───── DATA EXTRACT ─────

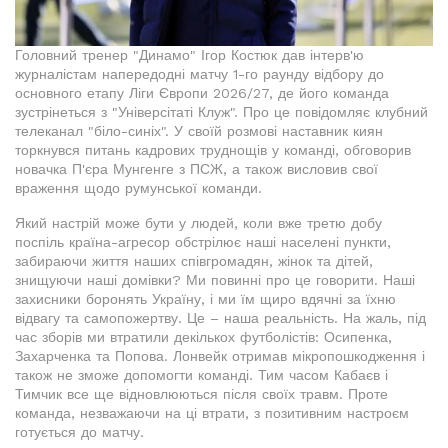
Головний тренер "Динамо" Ігор Костюк дав інтерв'ю
журналістам напередодні матчу 1-го раунду відбору до
основного етапу Ліги Європи 2026/27, де його команда
зустрінеться з "Універсітаті Клуж". Про це повідомляє клубний
телеканал "біло-синіх". У своїй розмові наставник киян
торкнувся питань кадрових труднощів у команді, обговорив
новачка П'єра Мунгенге з ПСЖ, а також висловив свої
враження щодо румунської команди.
Який настрій може бути у людей, коли вже третю добу
поспіль країна-агресор обстрілює наші населені пункти,
забираючи життя наших співгромадян, жінок та дітей,
знищуючи наші домівки? Ми повинні про це говорити. Наші
захисники боронять Україну, і ми їм щиро вдячні за їхню
відвагу та самопожертву. Це – наша реальність. На жаль, під
час зборів ми втратили декількох футболістів: Осипенка,
Захарченка та Попова. Лонвейк отримав мікропошкодження і
також не зможе допомогти команді. Тим часом Кабаєв і
Тимчик все ще відновлюються після своїх травм. Проте
команда, незважаючи на ці втрати, з позитивним настроєм
готується до матчу.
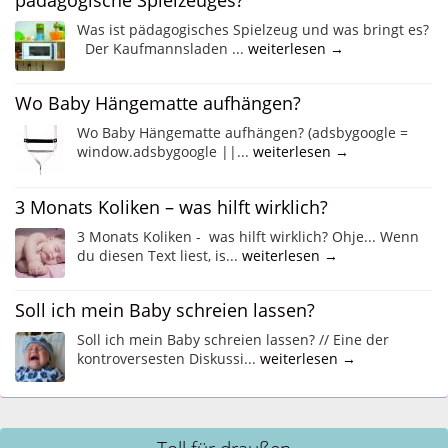
Was ist pädagogisches Spielzeug und was bringt es?
Der Kaufmannsladen ...
weiterlesen →
Wo Baby Hängematte aufhängen?
Wo Baby Hängematte aufhängen? (adsbygoogle =
window.adsbygoogle ||...
weiterlesen →
3 Monats Koliken – was hilft wirklich?
3 Monats Koliken - was hilft wirklich? Ohje... Wenn
du diesen Text liest, is...
weiterlesen →
Soll ich mein Baby schreien lassen?
Soll ich mein Baby schreien lassen? // Eine der
kontroversesten Diskussi...
weiterlesen →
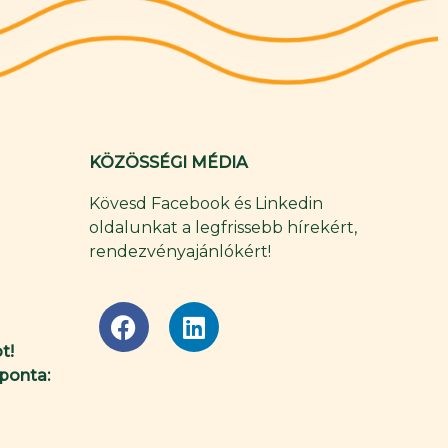
KÖZÖSSÉGI MÉDIA
Kövesd Facebook és Linkedin
oldalunkat a legfrissebb hírekért,
rendezvényajánlókért!
F
L
a
i
t!
c
n
ponta:
e
k
b
e
o
d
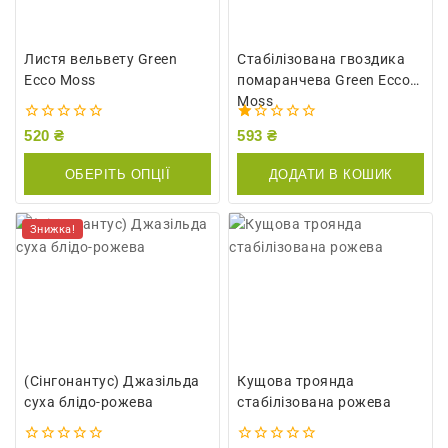
Листя вельвету Green
Стабілізована гвоздика
Ecco Moss
помаранчева Green Ecco
Moss
0
1.00
520
₴
593
₴
out
out
of
of
ОБЕРІТЬ ОПЦІЇ
ДОДАТИ В КОШИК
5
5
Знижка!
(Сінгонантус) Джазільда ​​
Кущова троянда
суха блідо-рожева
стабілізована рожева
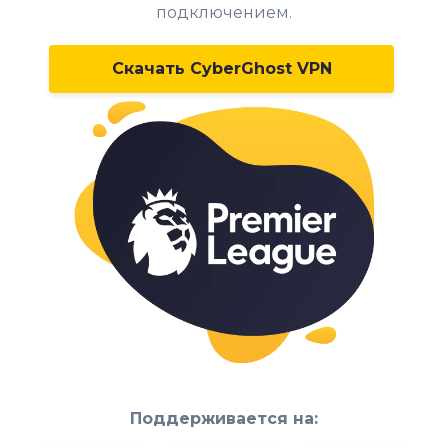
подключением.
Скачать CyberGhost VPN
Поддерживается на:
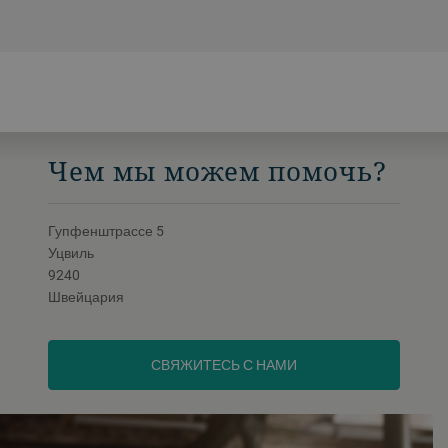
Чем мы можем помочь?
Гупфенштрассе 5
Уцвиль
9240
Швейцария
СВЯЖИТЕСЬ С НАМИ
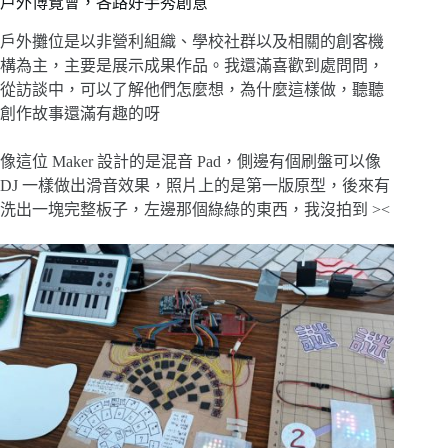
戶外博覽會，各路好手秀創意
戶外攤位是以非營利組織、學校社群以及相關的創客機
構為主，主要是展示成果作品。我還滿喜歡到處問問，
從訪談中，可以了解他們怎麼想，為什麼這樣做，聽聽
創作故事還滿有趣的呀
像這位 Maker 設計的是混音 Pad，側邊有個刷盤可以像
DJ 一樣做出滑音效果，照片上的是第一版原型，後來有
洗出一塊完整板子，左邊那個綠綠的東西，我沒拍到 ><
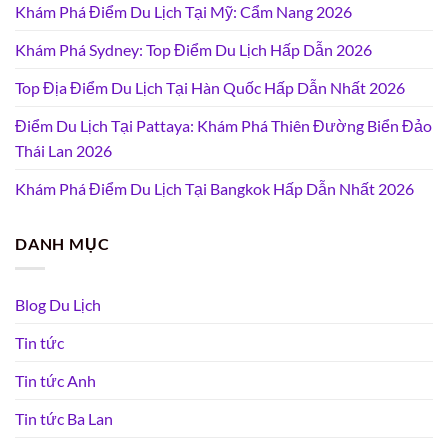
Khám Phá Điểm Du Lịch Tại Mỹ: Cẩm Nang 2026
Khám Phá Sydney: Top Điểm Du Lịch Hấp Dẫn 2026
Top Địa Điểm Du Lịch Tại Hàn Quốc Hấp Dẫn Nhất 2026
Điểm Du Lịch Tại Pattaya: Khám Phá Thiên Đường Biển Đảo
Thái Lan 2026
Khám Phá Điểm Du Lịch Tại Bangkok Hấp Dẫn Nhất 2026
DANH MỤC
Blog Du Lịch
Tin tức
Tin tức Anh
Tin tức Ba Lan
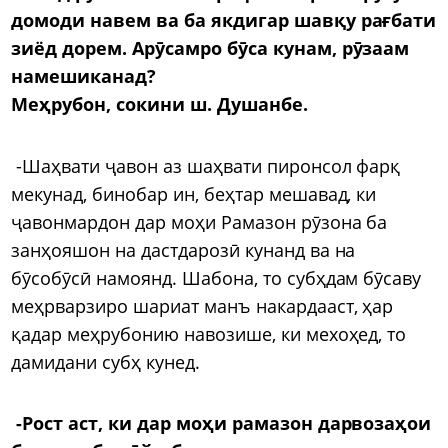
домоди навем ва ба якдигар шавқу рағбати
зиёд дорем. Арӯсамро бӯса кунам, рӯзаам
намешиканад?
Меҳрубон,
сокини ш. Душанбе.
-Шаҳвати ҷавон аз шаҳвати пиронсол фарқ
мекунад, бинобар ин, беҳтар мешавад, ки
ҷавонмардон дар моҳи Рамазон рӯзона ба
занҳояшон на дастдарозӣ кунанд ва на
бӯсобӯсӣ намоянд. Шабона, то субҳдам бӯсаву
меҳрварзиро шариат манъ накардааст, ҳар
қадар меҳрубонию навозише, ки мехоҳед, то
дамидани субҳ кунед.
-Рост аст, ки дар моҳи рамазон дарвозаҳои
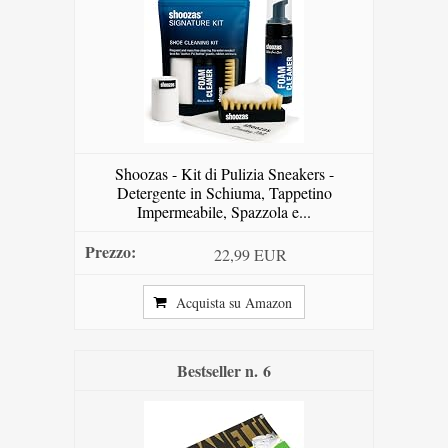
Shoozas - Kit di Pulizia Sneakers -
Detergente in Schiuma, Tappetino
Impermeabile, Spazzola e...
22,99 EUR
Acquista su Amazon
6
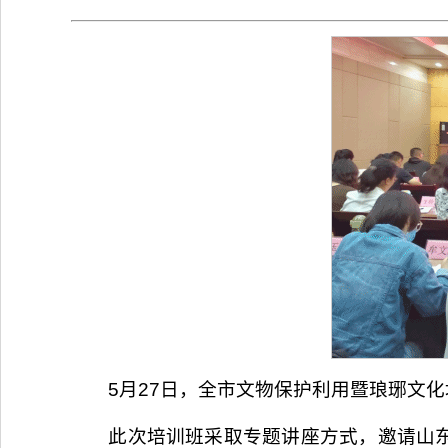
5月27日，全市文物保护利用暨琅琊文
此次培训班采取专题讲座方式，邀请山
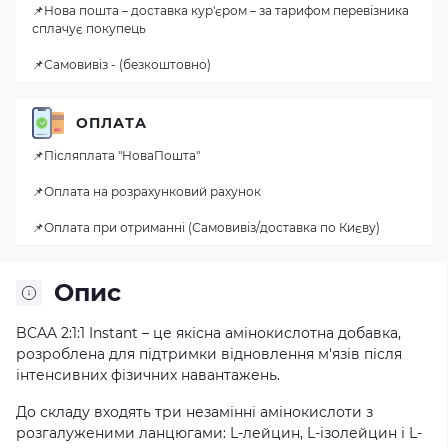
📌Нова пошта – доставка кур'єром – за тарифом перевізника
сплачує покупець
📌Самовивіз - (безкоштовно)
ОПЛАТА
📌Післяплата "НоваПошта"
📌Оплата на розрахунковий рахунок
📌Оплата при отриманні (Самовивіз/доставка по Києву)
Опис
BCAA 2:1:1 Instant – це якісна амінокислотна добавка,
розроблена для підтримки відновлення м'язів після
інтенсивних фізичних навантажень.
До складу входять три незамінні амінокислоти з
розгалуженими ланцюгами: L-лейцин, L-ізолейцин і L-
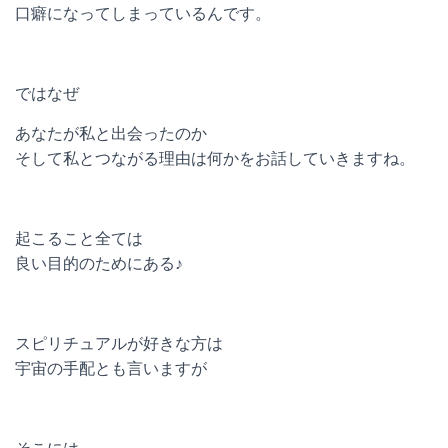
口癖になってしまっているんです。
ではなぜ
あなたが私と出会ったのか
そして私とつながる理由は何かをお話していきますね。
起こること全ては
良い目的のためにある♪
スピリチュアルが好きな方は
宇宙の手配とも言いますが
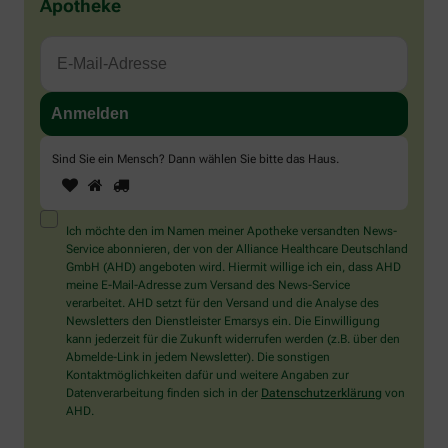
Apotheke
Sind Sie ein Mensch? Dann wählen Sie bitte
das Haus
.
1
2
3
Sind
Sie
ein
Mensch?
Ich möchte den im Namen meiner Apotheke versandten News-
Dann
Service abonnieren, der von der Alliance Healthcare Deutschland
wählen
GmbH (AHD) angeboten wird. Hiermit willige ich ein, dass AHD
Sie
meine E-Mail-Adresse zum Versand des News-Service
bitte
verarbeitet. AHD setzt für den Versand und die Analyse des
das
Newsletters den Dienstleister Emarsys ein. Die Einwilligung
Haus.
kann jederzeit für die Zukunft widerrufen werden (z.B. über den
Abmelde-Link in jedem Newsletter). Die sonstigen
Kontaktmöglichkeiten dafür und weitere Angaben zur
Datenverarbeitung finden sich in der
Datenschutzerklärung
von
AHD.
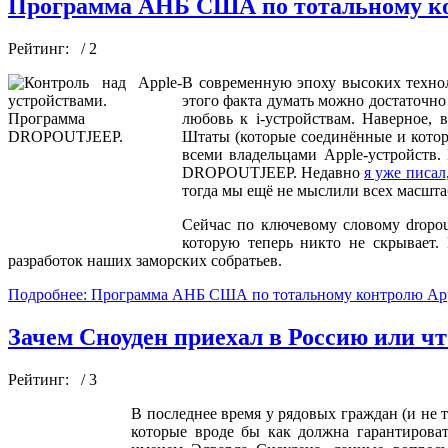
Программа АНБ США по тотальному ко
Рейтинг:
/ 2
В современную эпоху высоких техно
этого факта думать можно достаточно
любовь к i-устройствам. Наверное, 
Штаты (которые соединённые и котор
всеми владельцами Apple-устройств
DROPOUTJEEP. Недавно
я уже писал
тогда мы ещё не мыслили всех масшта
Сейчас по ключевому словому dropo
которую теперь никто не скрывает.
разработок наших заморских собратьев.
Подробнее: Программа АНБ США по тотальному контролю App
Зачем Сноуден приехал в Россию или ч
Рейтинг:
/ 3
В последнее время у рядовых граждан (и не 
которые вроде бы как должна гарантирова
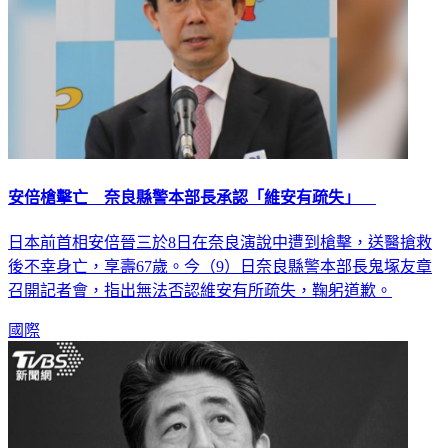
安倍槍擊亡 奈良縣警本部長承認「維安有疏失」
日本前首相安倍晉三於8日在奈良演說中遭到槍擊，送醫搶救
後不幸身亡，享壽67歲。今（9）日奈良縣警本部長鬼塚友章
召開記者會，指出無法否認維安有所疏失，鞠躬道歉。
國際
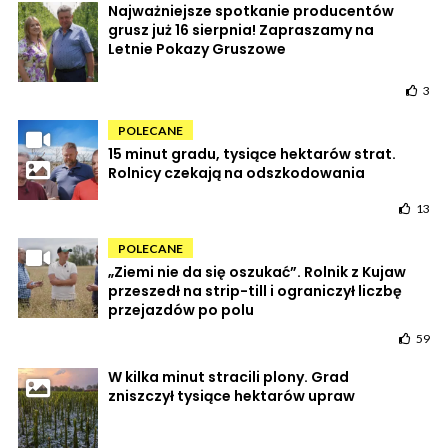
Najważniejsze spotkanie producentów
grusz już 16 sierpnia! Zapraszamy na
Letnie Pokazy Gruszowe
3
POLECANE
15 minut gradu, tysiące hektarów strat.
Rolnicy czekają na odszkodowania
13
POLECANE
„Ziemi nie da się oszukać”. Rolnik z Kujaw
przeszedł na strip-till i ograniczył liczbę
przejazdów po polu
59
W kilka minut stracili plony. Grad
zniszczył tysiące hektarów upraw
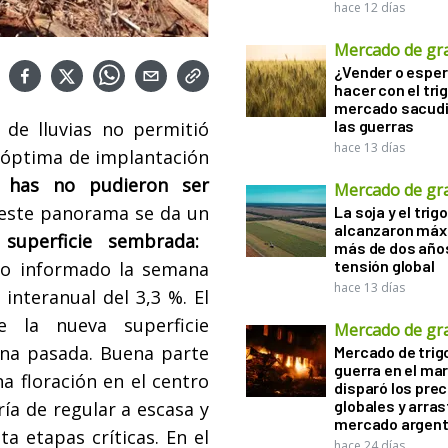
hace 12 días
Mercado de gr
¿Vender o esper
hacer con el tri
mercado sacudi
las guerras
a de lluvias no permitió
hace 13 días
 óptima de implantación
0 has no pudieron ser
Mercado de gr
 este panorama se da un
La soja y el trigo
alcanzaron máx
superficie sembrada:
más de dos años
tensión global
lo informado la semana
hace 13 días
interanual del 3,3 %. El
 la nueva superficie
Mercado de gr
na pasada. Buena parte
Mercado de trigo
guerra en el ma
na floración en el centro
disparó los prec
globales y arras
ía de regular a escasa y
mercado argent
ta etapas críticas. En el
hace 24 días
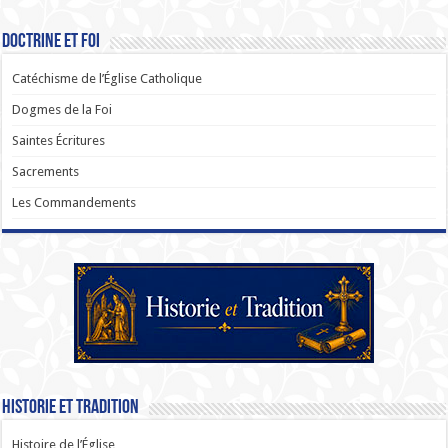
Doctrine et Foi
Catéchisme de l’Église Catholique
Dogmes de la Foi
Saintes Écritures
Sacrements
Les Commandements
Historie et Tradition
Histoire de l’Église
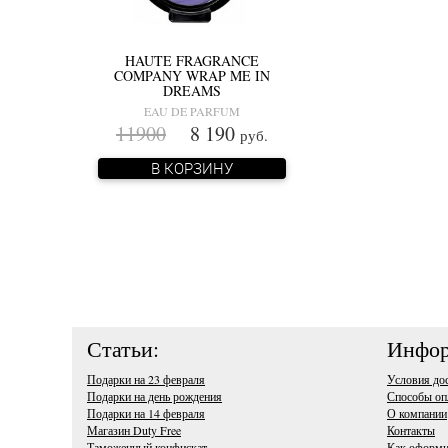
HAUTE FRAGRANCE
COMPANY WRAP ME IN
DREAMS
EAU DE PARFUM
11900
8 190
руб.
В КОРЗИНУ
Статьи:
Инфор
Подарки на 23 февраля
Условия до
Подарки на день рождения
Способы оп
Подарки на 14 февраля
О компании
Магазин Duty Free
Контакты
Таможенный конфискат
Как оформи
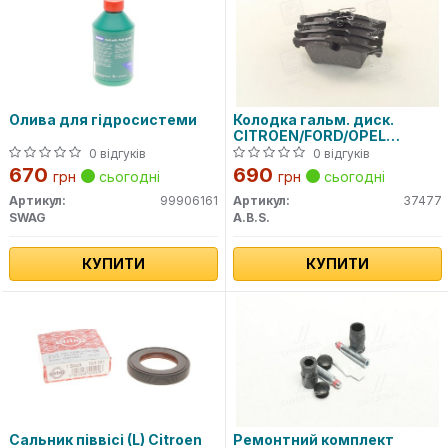
Олива для гідросистеми
Колодка гальм. диск.
CITROEN/FORD/OPEL
C5/FOCUS/CMAX/VECTRA
0 відгуків
0 відгуків
задн. (вир-во ABS)
670
690
грн
сьогодні
грн
сьогодні
Артикул:
99906161
Артикул:
37477
SWAG
A.B.S.
КУПИТИ
КУПИТИ
Сальник піввісі (L) Citroen
Ремонтний комплект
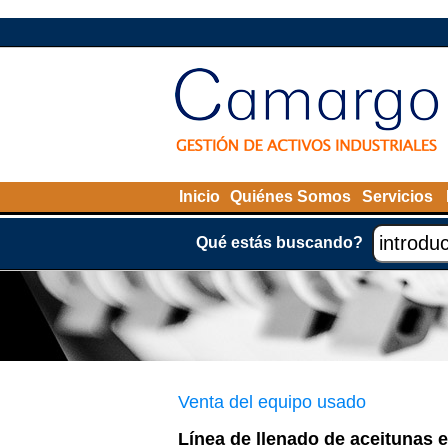
Inicio
Quiénes Somos
Servicios
Qué estás buscando?
Venta del equipo usado
Línea de llenado de aceitunas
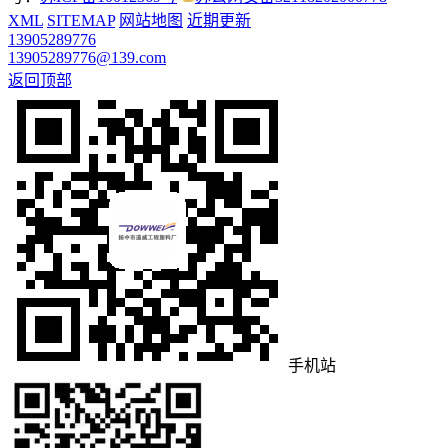
XML
SITEMAP
网站地图
近期更新
13905289776
13905289776@139.com
返回顶部
手机站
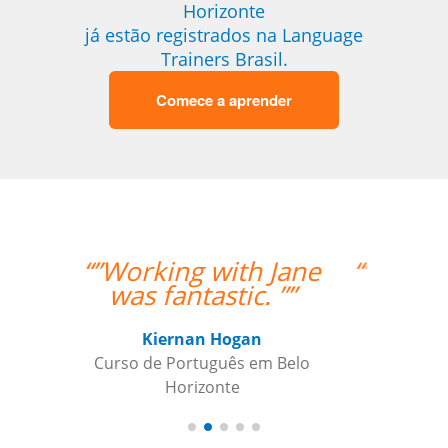
Horizonte
já estão registrados na Language
Trainers Brasil.
Comece a aprender
“”I am very happy with
Jane, I love our
lessons.””
Roland Tschanz
Curso de em Belo Horizonte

─────

YOUR GOAL >> Every line of the material above that includes the string "Église" is required.

PROBLEM SOLUTION >>
Catéchisme de l’Église Catholique
Histoire de l’Église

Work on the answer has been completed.